Subiendo por un arroyo seco, donde solo los restos de un tronco de pino caído revelan la importancia que puede tener este en días de tormenta o de deshielo.
Y en su cauce y en sus riberas en un día de finales de agosto comencé a trepar por él, buscando algo sin saber muy bien lo que buscaba, o si me buscaba a mi mismo, y encontré, como no en estos días, las espigas y las flores secas correspondientes al mes de agosto.
Se preguntará más de uno de vosotros porque de mi insistencia en sacar espigas y pequeñas plantas que están entre la vida y la muerte, entre el principio y el fin de sus días.
Lo cierto es que en ellas está la esencia de la vida misma, un ejemplo de la continuidad de los seres, la permanencia de la especie, la lucha por el devenir, la constancia. Y soy yo en mis caminatas solitarias el que se pregunta constantemente por el misterio de la supervivencia de generación en generación de todas ellas.

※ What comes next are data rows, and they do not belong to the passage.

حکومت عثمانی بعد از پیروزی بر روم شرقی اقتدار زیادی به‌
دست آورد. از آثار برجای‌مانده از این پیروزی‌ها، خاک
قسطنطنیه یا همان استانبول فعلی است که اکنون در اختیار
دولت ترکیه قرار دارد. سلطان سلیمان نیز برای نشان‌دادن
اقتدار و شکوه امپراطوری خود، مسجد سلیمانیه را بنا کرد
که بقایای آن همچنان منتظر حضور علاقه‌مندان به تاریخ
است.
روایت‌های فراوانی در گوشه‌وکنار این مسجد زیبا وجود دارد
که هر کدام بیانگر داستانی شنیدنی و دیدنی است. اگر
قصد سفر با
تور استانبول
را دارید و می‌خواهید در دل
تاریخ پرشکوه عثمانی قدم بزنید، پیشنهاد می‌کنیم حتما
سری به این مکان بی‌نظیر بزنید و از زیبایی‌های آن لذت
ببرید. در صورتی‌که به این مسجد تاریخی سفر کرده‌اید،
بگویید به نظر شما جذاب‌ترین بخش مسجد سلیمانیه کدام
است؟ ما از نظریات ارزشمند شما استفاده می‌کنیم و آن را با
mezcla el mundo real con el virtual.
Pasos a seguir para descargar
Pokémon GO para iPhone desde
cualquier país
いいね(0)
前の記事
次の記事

Desde espigas que tienden puentes entre ellas a pequeñas flores que una vez cumplida su misión se apoyan en las primeras formando un puente de mutua amistad, de mutuo apoyo. Y en mitad del claro, sobre las rocas de granito del sistema Central, los musgos y los líquenes acompañados de pequeñas plantas carnosas cuentan la misma historia: supervivencia, trasmisión a la siguiente generación.
Y en cada semilla hay una memoria escrita no sé donde que hace que la nueva planta sea igual a sus antecesores, que sepa cuándo debe germinar, crecer y morir.

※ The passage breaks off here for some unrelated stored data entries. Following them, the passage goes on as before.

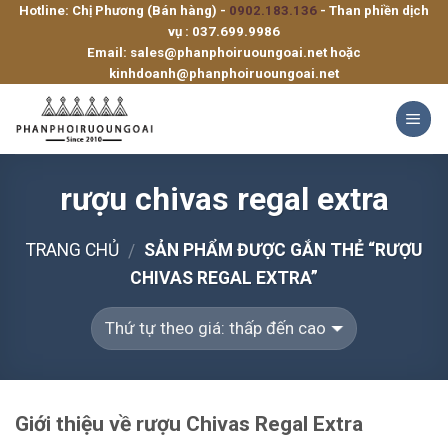
Hotline: Chị Phương (Bán hàng) -
0902.183.136
- Than phiền dịch
Skip
vụ :
037.699.9986
to
Email:
sales@phanphoiruoungoai.net
hoặc
content
kinhdoanh@phanphoiruoungoai.net
rượu chivas regal extra
TRANG CHỦ
SẢN PHẨM ĐƯỢC GẮN THẺ “RƯỢU
/
CHIVAS REGAL EXTRA”
Giới thiệu về rượu Chivas Regal Extra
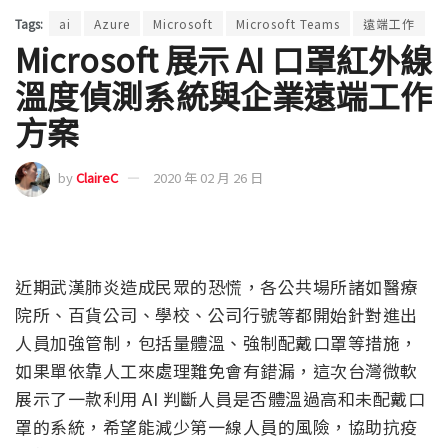
Tags:
ai
Azure
Microsoft
Microsoft Teams
遠端工作
Microsoft 展示 AI 口罩紅外線
溫度偵測系統與企業遠端工作
方案
by
ClaireC
2020 年 02 月 26 日
近期武漢肺炎造成民眾的恐慌，各公共場所諸如醫療
院所、百貨公司、學校、公司行號等都開始針對進出
人員加強管制，包括量體溫、強制配戴口罩等措施，
如果單依靠人工來處理難免會有錯漏，這次台灣微軟
展示了一款利用 AI 判斷人員是否體溫過高和未配戴口
罩的系統，希望能減少第一線人員的風險，協助抗疫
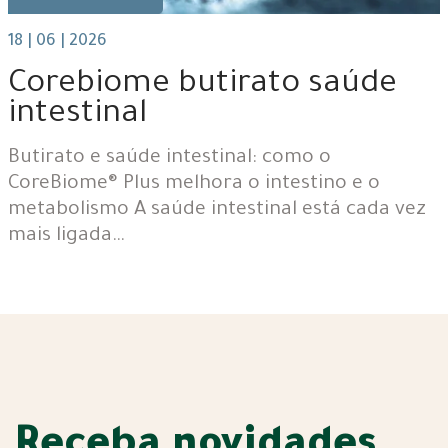
18 | 06 | 2026
Corebiome butirato saúde
intestinal
Butirato e saúde intestinal: como o
CoreBiome® Plus melhora o intestino e o
metabolismo A saúde intestinal está cada vez
mais ligada…
Receba novidades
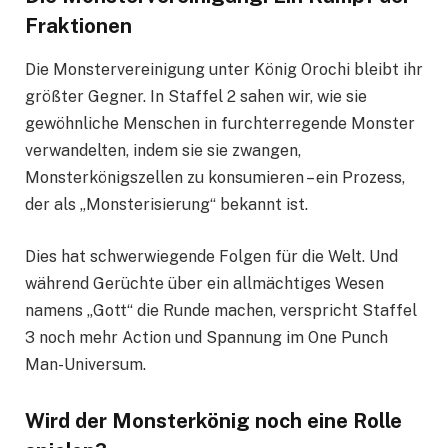
Fraktionen
Die Monstervereinigung unter König Orochi bleibt ihr
größter Gegner. In Staffel 2 sahen wir, wie sie
gewöhnliche Menschen in furchterregende Monster
verwandelten, indem sie sie zwangen,
Monsterkönigszellen zu konsumieren – ein Prozess,
der als „Monsterisierung“ bekannt ist.
Dies hat schwerwiegende Folgen für die Welt. Und
während Gerüchte über ein allmächtiges Wesen
namens „Gott“ die Runde machen, verspricht Staffel
3 noch mehr Action und Spannung im One Punch
Man-Universum.
Wird der Monsterkönig noch eine Rolle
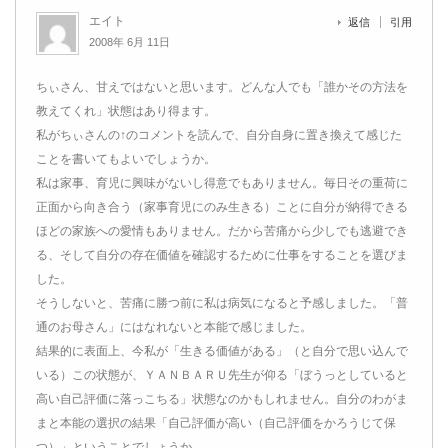
エイト
返信
引用
2008年 6月 11日
ちぃさん、甘えではないと思います。どんな人でも「誰かその方法を
教えてくれ」状態はあり得ます。
私がちぃさんの↑のコメントを読んで、自分自身に置き換えて感じた
ことを書いてもよいでしょうか。
私は家事、育児に興味がないし得意でもありません。毎日その重荷に
正面から向き合う（家事育児にのみ生きる）ことに自分が納得できる
ほどの家族への愛情もありません。だから苦痛から少しでも逃避でき
る、そして自分の存在価値を確認するために仕事をすることを選びま
した。
そうしないと、苦痛に勝つ前に私は病気になると予感しました。「普
通のお母さん」にはなれないと本能で感じました。
結果的に表面上、今私が「生きる価値がある」（と自分で思い込んで
いる）この状態が、ＹＡＮＢＡＲＵ先生が仰る「ぼうっとしていると
高い自己評価に落っこちる」状態なのかもしれません。自分のわがま
まと本能の選択の結果「自己評価が高い（自己評価をかろうじて保
つ）」ということでしょうか。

Todas las plantas que veréis en esta entrada están fotografiadas siguiendo el curso del pequeño arroyo seco. Una zona de pinares mediterráneos, con los suelos dominados por la pinaza, secos, y los claros por las zarzas y la broza.
Son parte integral del paisaje veraniego, aunque muchas veces pasen desapercibidas tanto las pequeñas plantas como los lugares.